§ **Assigned task**
Go through the data and copy each line that holds "cookie".

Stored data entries

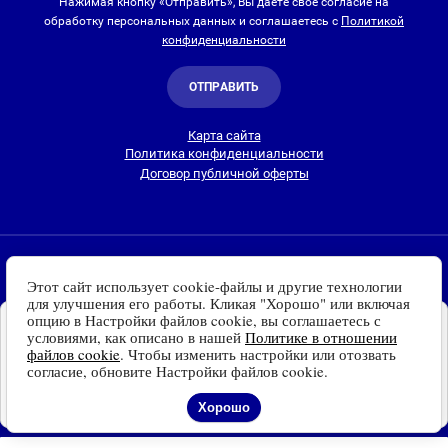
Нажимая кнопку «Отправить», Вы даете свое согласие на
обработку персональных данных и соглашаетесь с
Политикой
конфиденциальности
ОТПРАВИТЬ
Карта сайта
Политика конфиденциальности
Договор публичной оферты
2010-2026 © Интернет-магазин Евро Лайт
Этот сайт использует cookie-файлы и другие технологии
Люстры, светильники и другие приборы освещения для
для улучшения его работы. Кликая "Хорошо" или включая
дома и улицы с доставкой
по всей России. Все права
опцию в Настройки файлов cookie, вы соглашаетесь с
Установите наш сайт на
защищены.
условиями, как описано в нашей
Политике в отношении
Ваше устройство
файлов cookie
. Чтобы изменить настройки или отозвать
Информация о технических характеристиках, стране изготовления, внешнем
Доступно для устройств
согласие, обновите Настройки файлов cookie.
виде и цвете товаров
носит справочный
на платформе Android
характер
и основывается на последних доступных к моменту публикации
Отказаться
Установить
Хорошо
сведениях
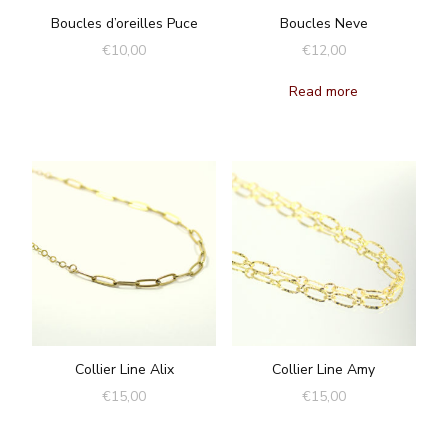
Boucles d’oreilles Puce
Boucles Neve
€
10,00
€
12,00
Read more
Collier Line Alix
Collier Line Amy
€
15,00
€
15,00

§ **Reply**
Этот сайт использует cookie-файлы и другие технологии
опцию в Настройки файлов cookie, вы соглашаетесь с
файлов cookie
согласие, обновите Настройки файлов cookie.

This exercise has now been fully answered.